The vinyls business faced weak world demand for PVC in 2003. said Solvay. European prices and demand improved gradually from August on higher ethylene feedstock prices, although they levelled off at year-end. Business in Latin America, particularly Argentina, benefited from significant competitive advantages and continued its improvement. Asia continued its sustained growth thanks to good volumes and price increases.

 

In the performance compounds business, high density polyethylene (hdPE) compounds experienced significant growth. Polypropylene (PP) compounds were affected by the sluggish American automotive market. PVC compounds suffered from weaker demand, particularly in Europe, and from the increase in PVC prices.

 

The processing division was hit by a 12% fall to Euro70m in operating profits on sales down 5% at Euro1.41bn. However, the processing division distinguished itself from Solvay's other business segments by raising operating profits in Q4. They soared 50% to Euro12m despite sales growth of only 1% to Euro343m.

 

For the full year, Solvay said results from Inergy Automotive Systems were flat due to a weak dollar. Volumes grew, thanks partly to Asia with the startup of a new production facility in Japan and to the recovery in the US market since September. However, volumes remained flat in Europe.

 

Profits in the Pipelife pipes & fittings and industrial films businesses were lower but a recovery had been seen since September. Pipes volumes grew in Central Europe and Scandinavia and numerous measures were taken to improve competitiveness and refocus the business on strategic markets, said Solvay.
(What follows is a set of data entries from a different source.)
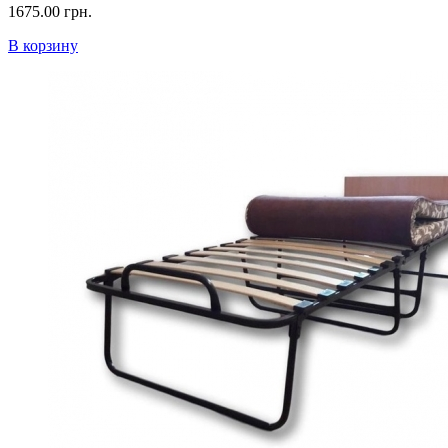
1675.00 грн.
В корзину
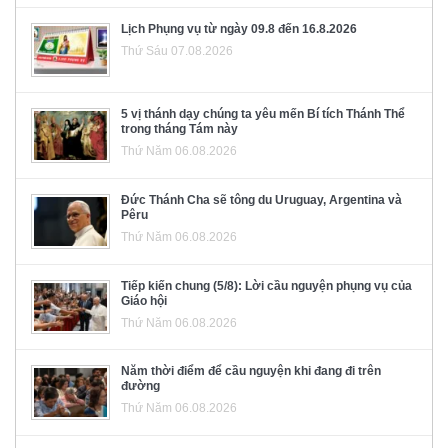
Lịch Phụng vụ từ ngày 09.8 đến 16.8.2026
Thứ Sáu 07.08.2026
5 vị thánh dạy chúng ta yêu mến Bí tích Thánh Thể
trong tháng Tám này
Thứ Năm 06.08.2026
Đức Thánh Cha sẽ tông du Uruguay, Argentina và
Pêru
Thứ Năm 06.08.2026
Tiếp kiến chung (5/8): Lời cầu nguyện phụng vụ của
Giáo hội
Thứ Năm 06.08.2026
Năm thời điểm để cầu nguyện khi đang đi trên
đường
Thứ Năm 06.08.2026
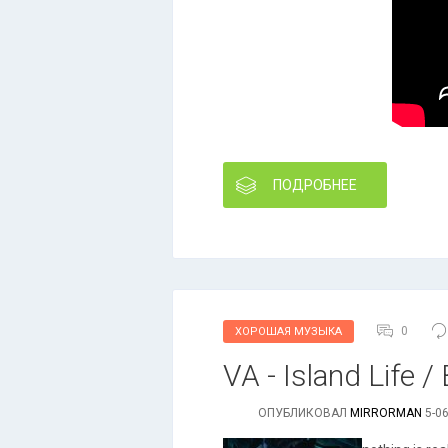
ПОДРОБНЕЕ
0
ХОРОШАЯ МУЗЫКА
VA - Island Life /
ОПУБЛИКОВАЛ
MIRRORMAN
5-06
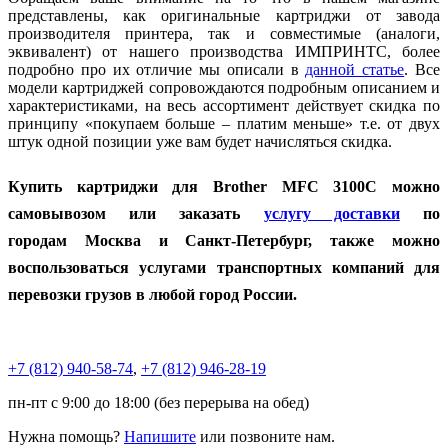
представлены, как оригинальные картриджи от завода
производителя принтера, так и совместимые (аналоги,
эквивалент) от нашего производства ИМПРИНТС, более
подробно про их отличие мы описали в
данной статье
. Все
модели картриджей сопровождаются подробным описанием и
характеристиками, на весь ассортимент действует скидка по
принципу «покупаем больше – платим меньше» т.е. от двух
штук одной позиции уже вам будет начисляться скидка.
Купить картриджи для Brother MFC 3100C можно
самовывозом или заказать
услугу доставки
по
городам
Москва и Санкт-Петербург, также можно
воспользоваться услугами транспортных компаний для
перевозки грузов в любой город России.
+7 (812)
940-58-74
,
+7 (812)
946-28-19
пн-пт с 9:00 до 18:00 (без перерыва на обед)
Нужна помощь?
Напишите
или позвоните нам.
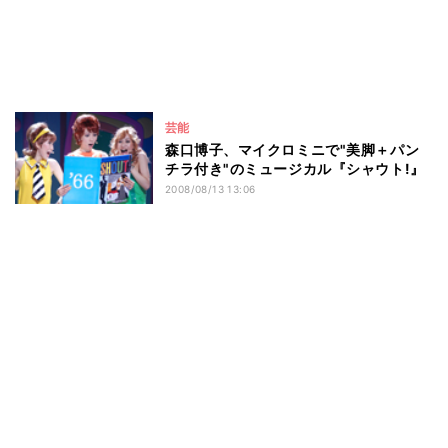
芸能
森口博子、マイクロミニで"美脚＋パン
チラ付き"のミュージカル『シャウト!』
2008/08/13 13:06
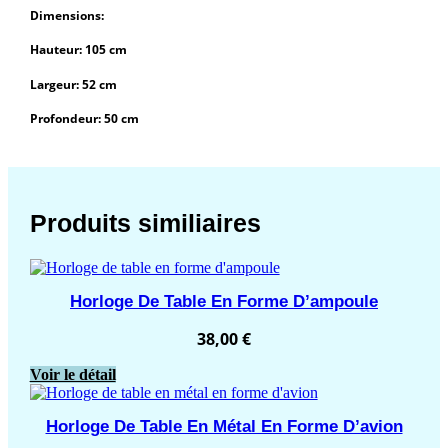
Dimensions:
Hauteur: 105 cm
Largeur: 52 cm
Profondeur: 50 cm
Produits similiaires
Horloge De Table En Forme D’ampoule
38,00
€
Voir le détail
Horloge De Table En Métal En Forme D’avion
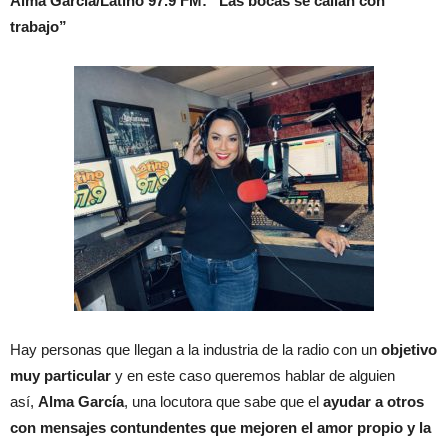
Alma Garcia/Latino 97.9 FM: “Las bocas se callan con
trabajo”
Hay personas que llegan a la industria de la radio con un
objetivo
muy particular
y en este caso queremos hablar de alguien
así,
Alma García
, una locutora que sabe que el
ayudar a otros
con mensajes contundentes que mejoren el amor propio y la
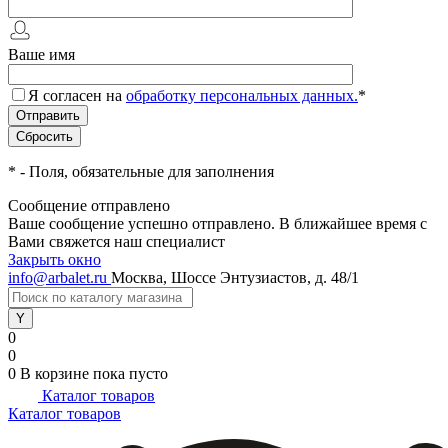
Ваше имя
Я согласен на
обработку персональных данных.
*
*
- Поля, обязательные для заполнения
Сообщение отправлено
Ваше сообщение успешно отправлено. В ближайшее время с
Вами свяжется наш специалист
Закрыть окно
info@arbalet.ru
Москва, Шоссе Энтузиастов, д. 48/1
0
0
0
В корзине
пока пусто
Каталог товаров
Каталог товаров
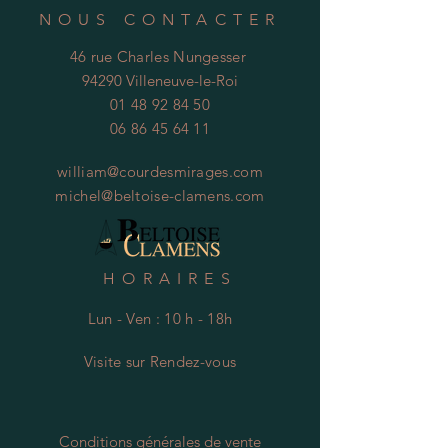
NOUS CONTACTER
46 rue Charles Nungesser
94290 Villeneuve-le-Roi
01 48 92 84 50
06 86 45 64 11
william@courdesmirages.com
michel@beltoise-clamens.com
HORAIRES
Lun - Ven : 10 h - 18h
Visite
s
ur Rendez-vous
Conditions générales de vente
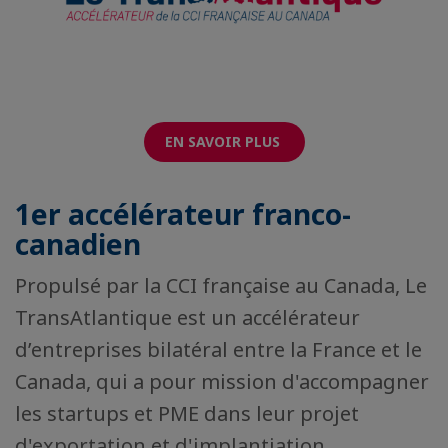
EN SAVOIR PLUS
1er accélérateur franco-
canadien
Propulsé par la CCI française au Canada, Le
TransAtlantique est un accélérateur
d’entreprises bilatéral entre la France et le
Canada, qui a pour mission d'accompagner
les startups et PME dans leur projet
d'exportation et d'implantiation.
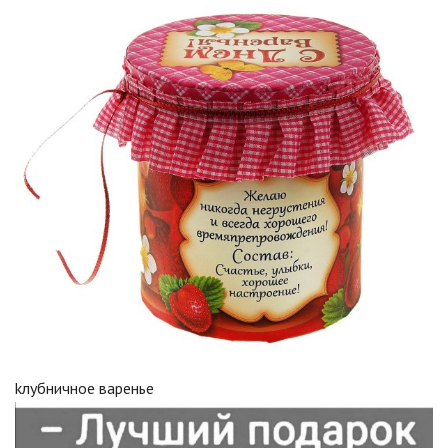
kлубничное варенье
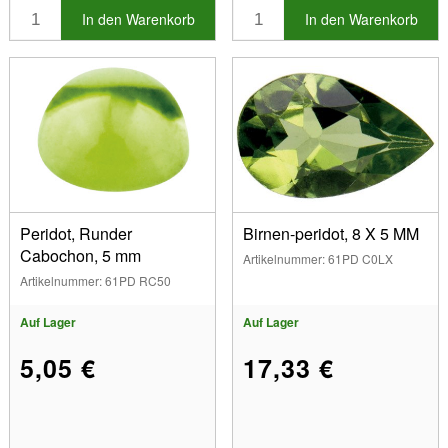
In den Warenkorb
In den Warenkorb
Peridot, Runder
Birnen-peridot, 8 X 5 MM
Cabochon, 5 mm
Artikelnummer: 61PD C0LX
Artikelnummer: 61PD RC50
Auf Lager
Auf Lager
5,05 €
17,33 €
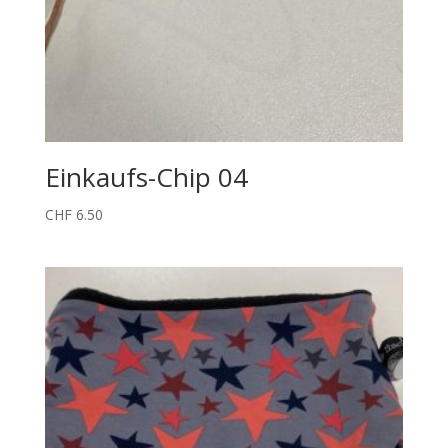
Einkaufs-Chip 04
CHF
6.50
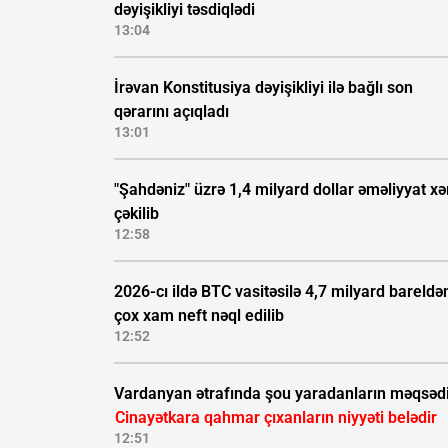
dəyişikliyi təsdiqlədi
13:04
İrəvan Konstitusiya dəyişikliyi ilə bağlı son
qərarını açıqladı
13:01
"Şahdəniz" üzrə 1,4 milyard dollar əməliyyat xə
çəkilib
12:58
2026-cı ildə BTC vasitəsilə 4,7 milyard bareldə
çox xam neft nəql edilib
12:52
Vardanyan ətrafında şou yaradanların məqsəd
Cinayətkara qahmar çıxanların niyyəti belədir
12:51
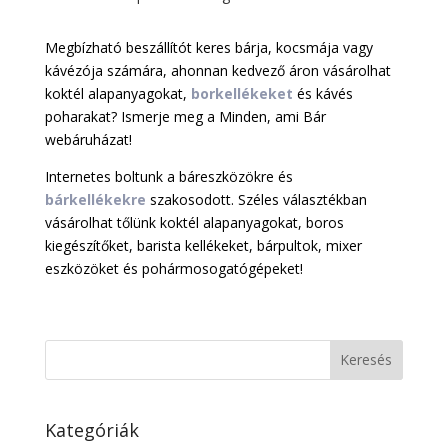
Megbízható beszállítót keres bárja, kocsmája vagy
kávézója számára, ahonnan kedvező áron vásárolhat
koktél alapanyagokat,
borkellékeket
és kávés
poharakat? Ismerje meg a Minden, ami Bár
webáruházat!
Internetes boltunk a báreszközökre és
bárkellékekre
szakosodott. Széles választékban
vásárolhat tőlünk koktél alapanyagokat, boros
kiegészítőket, barista kellékeket, bárpultok, mixer
eszközöket és pohármosogatógépeket!
Kategóriák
Industrial films experienced a strong year-end, thanks to a recovery in medical supplies and flexible technical films as well as the good performance of decorative laminates.

 

In the pharmaceuticals division, annual operating income fell 8% (up 2% at constant exchange rates – CER) to Euro243m on turnover down 2% (up 6%) at Euro1.83bn. Fourth quarter earnings dropped 11% to Euro75m on revenues down 2% at Euro462m.

 

Over the 12 months to end December last year, cardiology sales increased 14%, thanks to growth of anti-hypertension medication Teveten. Influvac influenza vaccine revenues grew 13%. Mental health and gastroenterology turnover remained stable but gynaecology/andrology registered a decline of 4%.